Data listing >>

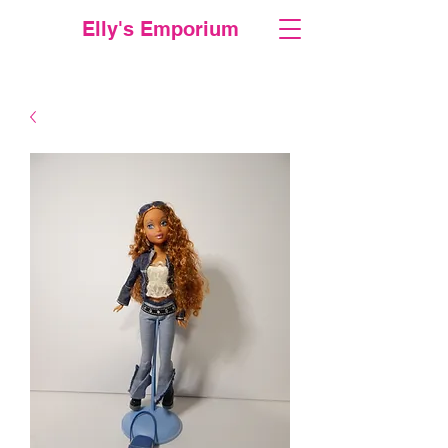
Elly's Emporium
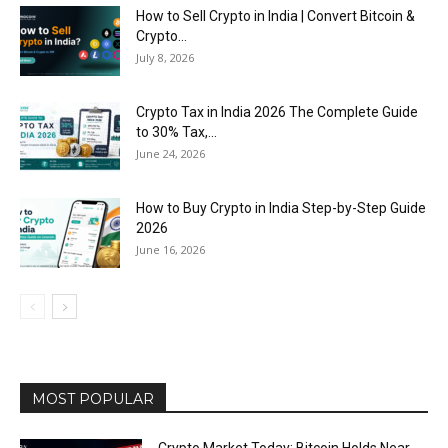
How to Sell Crypto in India | Convert Bitcoin &
Crypto...
July 8, 2026
Crypto Tax in India 2026 The Complete Guide
to 30% Tax,...
June 24, 2026
How to Buy Crypto in India Step-by-Step Guide
2026
June 16, 2026
MOST POPULAR
Crypto Market Today: Bitcoin Holds Near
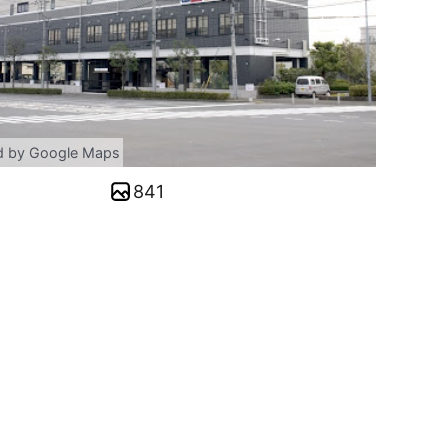
d by Google Maps
841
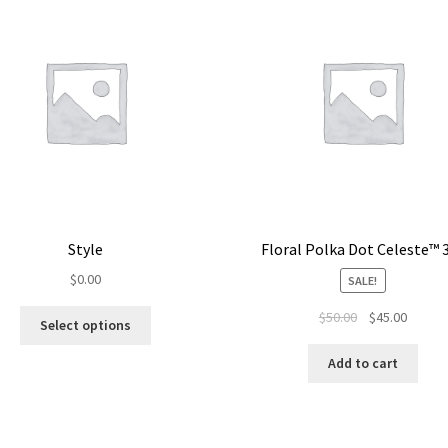
Style
Floral Polka Dot Celeste™ 
$
0.00
SALE!
$
50.00
$
45.00
Select options
Add to cart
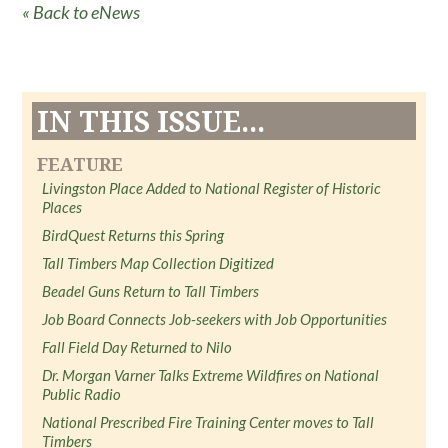
« Back to eNews
IN THIS ISSUE...
FEATURE
Livingston Place Added to National Register of Historic
Places
BirdQuest Returns this Spring
Tall Timbers Map Collection Digitized
Beadel Guns Return to Tall Timbers
Job Board Connects Job-seekers with Job Opportunities
Fall Field Day Returned to Nilo
Dr. Morgan Varner Talks Extreme Wildfires on National
Public Radio
National Prescribed Fire Training Center moves to Tall
Timbers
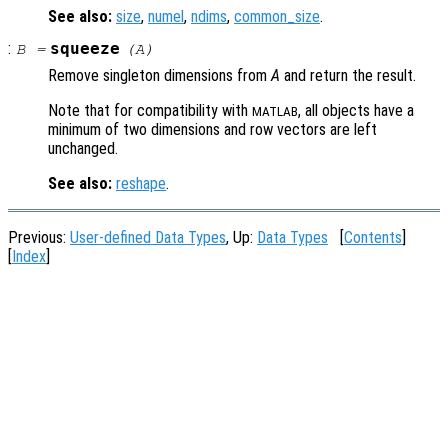
See also:
size
,
numel
,
ndims
,
common_size
.
:
squeeze
B
=
(
A
)
Remove singleton dimensions from
A
and return the result.
Note that for compatibility with
, all objects have a
MATLAB
minimum of two dimensions and row vectors are left
unchanged.
See also:
reshape
.
Previous:
User-defined Data Types
, Up:
Data Types
[
Contents
]
[
Index
]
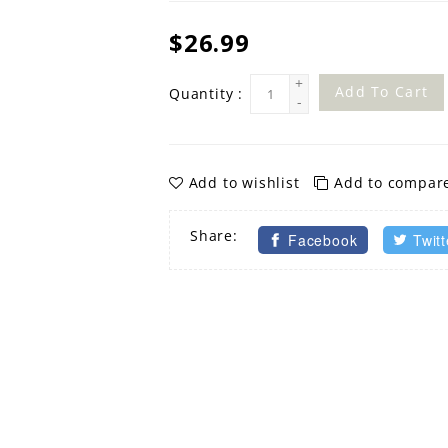
$26.99
+
Add To Cart
Quantity :
-
Add to wishlist
Add to compar
Share:
Facebook
Twitt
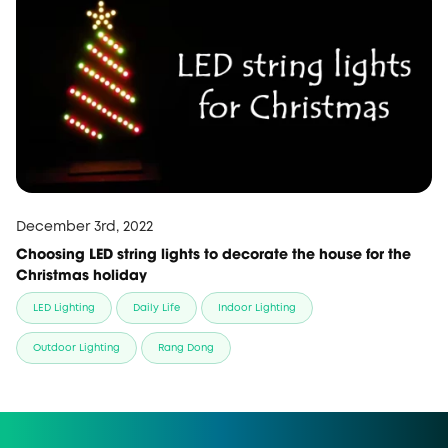
December 3rd, 2022
Choosing LED string lights to decorate the house for the
Christmas holiday
LED Lighting
Daily Life
Indoor Lighting
Outdoor Lighting
Rang Dong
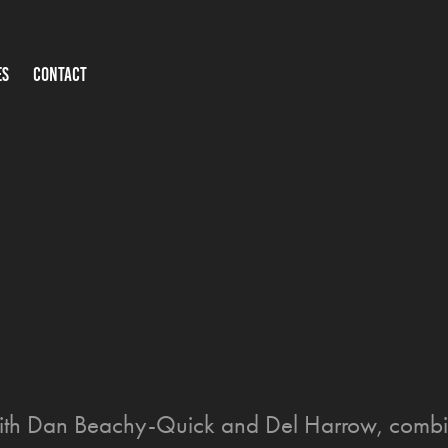
ES
CONTACT
 with Dan Beachy-Quick and Del Harrow, combi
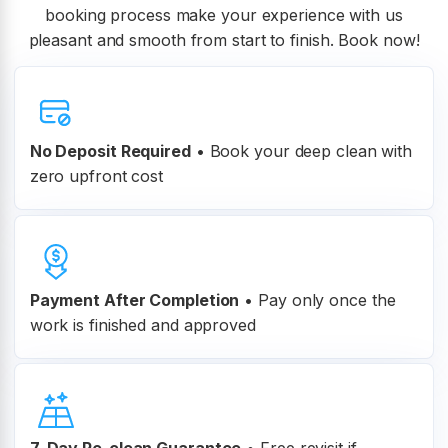
booking process make your experience with us
pleasant and smooth from start to finish. Book now!
No Deposit Required
• Book your deep clean with
zero upfront cost
Payment After Completion
•
Pay only once the
work is finished and approved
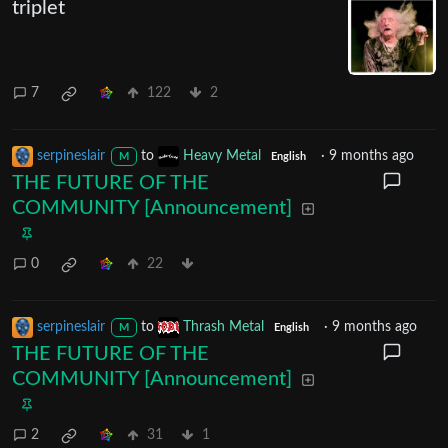
triplet
7
122
2
serpineslair
to
Heavy Metal
·
9 months ago
M
English
THE FUTURE OF THE
COMMUNITY [Announcement]
0
22
serpineslair
to
Thrash Metal
·
9 months ago
M
English
THE FUTURE OF THE
COMMUNITY [Announcement]
2
31
1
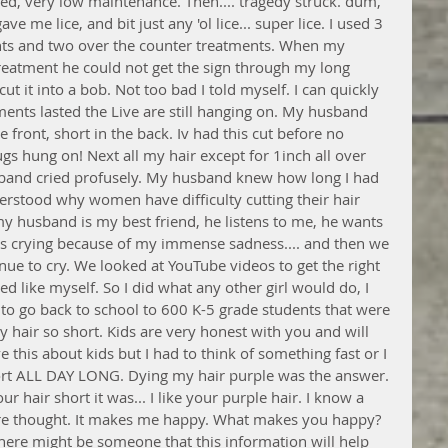
ked, very low maintenance. Then.... tragedy struck. dum, 
 me lice, and bit just any 'ol lice... super lice. I used 3 
ents and two over the counter treatments. When my 
reatment he could not get the sign through my long 
ut it into a bob. Not too bad I told myself. I can quickly 
nts lasted the Live are still hanging on. My husband 
he front, short in the back. Iv had this cut before no 
ugs hung on! Next all my hair except for 1inch all over 
sband cried profusely. My husband knew how long I had 
rstood why women have difficulty cutting their hair 
y husband is my best friend, he listens to me, he wants 
s crying because of my immense sadness.... and then we 
ue to cry. We looked at YouTube videos to get the right 
ooked like myself. So I did what any other girl would do, I 
 to go back to school to 600 K-5 grade students that were 
 hair so short. Kids are very honest with you and will 
ve this about kids but I had to think of something fast or I 
hort ALL DAY LONG. Dying my hair purple was the answer. 
r hair short it was... I like your purple hair. I know a 
ire thought. It makes me happy. What makes you happy?
 there might be someone that this information will help 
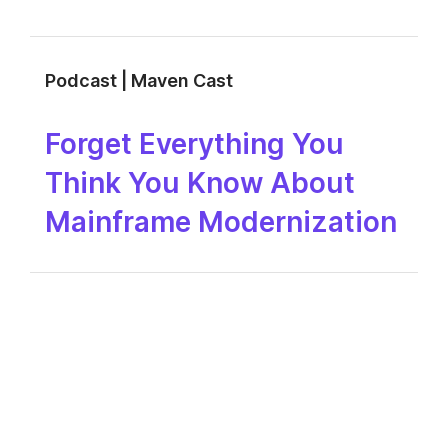
Podcast | Maven Cast
Forget Everything You
Think You Know About
Mainframe Modernization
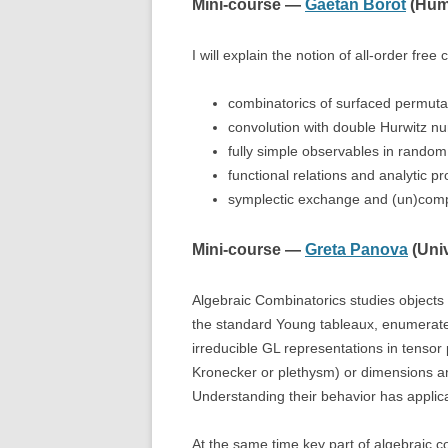
Mini-course —
Gaëtan Borot
(Humb
I will explain the notion of all-order fr
combinatorics of surfaced permutati
convolution with double Hurwitz n
fully simple observables in random
functional relations and analytic pr
symplectic exchange and (un)compat
Mini-course —
Greta Panova
(Univ
Algebraic Combinatorics studies objects
the standard Young tableaux, enumerated 
irreducible GL representations in tensor 
Kronecker or plethysm) or dimensions and
Understanding their behavior has applic
At the same time key part of algebraic co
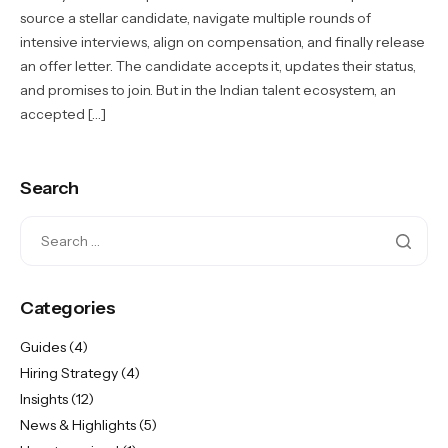
source a stellar candidate, navigate multiple rounds of
intensive interviews, align on compensation, and finally release
an offer letter. The candidate accepts it, updates their status,
and promises to join. But in the Indian talent ecosystem, an
accepted […]
Search
Categories
Guides
(4)
Hiring Strategy
(4)
Insights
(12)
News & Highlights
(5)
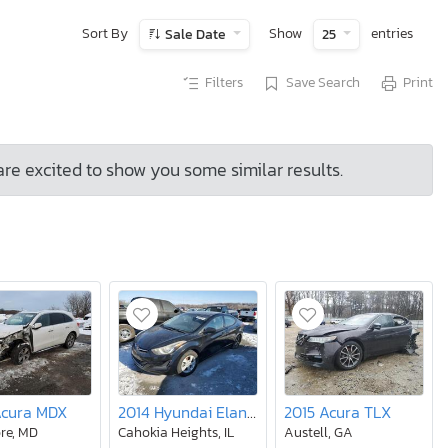
Sort By
Show
entries
Sale Date
25
Filters
Save Search
Print
are excited to show you some similar results.
Acura MDX
2014 Hyundai Elantra se
2015 Acura TLX
re, MD
Cahokia Heights, IL
Austell, GA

Work request >> Could you copy each line above exactly as written, minus any pictures?

Response area >>
Elly's Emporium
How to Sell Crypto in India | Convert Bitcoin &
Crypto...
July 8, 2026
Crypto Tax in India 2026 The Complete Guide
to 30% Tax,...
June 24, 2026
How to Buy Crypto in India Step-by-Step Guide
2026
June 16, 2026
MOST POPULAR
Crypto Market Today: Bitcoin Holds Near
d by Google Maps
841
Style
Floral Polka Dot Celeste™ 
$
0.00
SALE!
$
50.00
$
45.00
Select options
Add to cart
« Back to eNews
IN THIS ISSUE...
FEATURE
Livingston Place Added to National Register of Historic
Places
BirdQuest Returns this Spring
Tall Timbers Map Collection Digitized
Beadel Guns Return to Tall Timbers
Job Board Connects Job-seekers with Job Opportunities
Fall Field Day Returned to Nilo
Dr. Morgan Varner Talks Extreme Wildfires on National
Public Radio
National Prescribed Fire Training Center moves to Tall
Timbers
See also:
size
,
numel
,
ndims
,
common_size
.
:
squeeze
B
=
(
A
)
Remove singleton dimensions from
A
and return the result.
Note that for compatibility with
, all objects have a
MATLAB
minimum of two dimensions and row vectors are left
unchanged.
See also:
reshape
.
Previous:
User-defined Data Types
, Up:
Data Types
[
Contents
]
[
Index
]
$26.99
+
Add To Cart
Quantity :
-
Add to wishlist
Add to compar
Share:
Facebook
Twitt
December 3rd, 2022
Choosing LED string lights to decorate the house for the
Christmas holiday
LED Lighting
Daily Life
Indoor Lighting
Outdoor Lighting
Rang Dong
ES
CONTACT
 with Dan Beachy-Quick and Del Harrow, combi
booking process make your experience with us
pleasant and smooth from start to finish. Book now!
No Deposit Required
• Book your deep clean with
zero upfront cost
Payment After Completion
•
Pay only once the
work is finished and approved
triplet
7
122
2
serpineslair
to
Heavy Metal
·
9 months ago
M
English
THE FUTURE OF THE
COMMUNITY [Announcement]
0
22
serpineslair
to
Thrash Metal
·
9 months ago
M
English
THE FUTURE OF THE
COMMUNITY [Announcement]
2
31
1
ked, very low maintenance. Then.... tragedy struck. dum, 
 me lice, and bit just any 'ol lice... super lice. I used 3 
ents and two over the counter treatments. When my 
reatment he could not get the sign through my long 
ut it into a bob. Not too bad I told myself. I can quickly 
nts lasted the Live are still hanging on. My husband 
he front, short in the back. Iv had this cut before no 
ugs hung on! Next all my hair except for 1inch all over 
sband cried profusely. My husband knew how long I had 
rstood why women have difficulty cutting their hair 
y husband is my best friend, he listens to me, he wants 
s crying because of my immense sadness.... and then we 
ue to cry. We looked at YouTube videos to get the right 
ooked like myself. So I did what any other girl would do, I 
 to go back to school to 600 K-5 grade students that were 
 hair so short. Kids are very honest with you and will 
ve this about kids but I had to think of something fast or I 
hort ALL DAY LONG. Dying my hair purple was the answer. 
r hair short it was... I like your purple hair. I know a 
ire thought. It makes me happy. What makes you happy?
 there might be someone that this information will help 
Podcast | Maven Cast
Forget Everything You
Think You Know About
Mainframe Modernization
Mini-course —
Gaëtan Borot
(Humb
I will explain the notion of all-order fr
combinatorics of surfaced permutati
convolution with double Hurwitz n
fully simple observables in random
functional relations and analytic pr
symplectic exchange and (un)compat
Mini-course —
Greta Panova
(Univ
Algebraic Combinatorics studies objects
the standard Young tableaux, enumerated 
irreducible GL representations in tensor 
Kronecker or plethysm) or dimensions and
Understanding their behavior has applic
At the same time key part of algebraic co
source a stellar candidate, navigate multiple rounds of
intensive interviews, align on compensation, and finally release
an offer letter. The candidate accepts it, updates their status,
and promises to join. But in the Indian talent ecosystem, an
accepted […]
Search
Categories
Guides
(4)
Hiring Strategy
(4)
Insights
(12)
News & Highlights
(5)
Sort By
Show
entries
Sale Date
25
Filters
Save Search
Print
are excited to show you some similar results.
Acura MDX
2014 Hyundai Elantra se
2015 Acura TLX
re, MD
Cahokia Heights, IL
Austell, GA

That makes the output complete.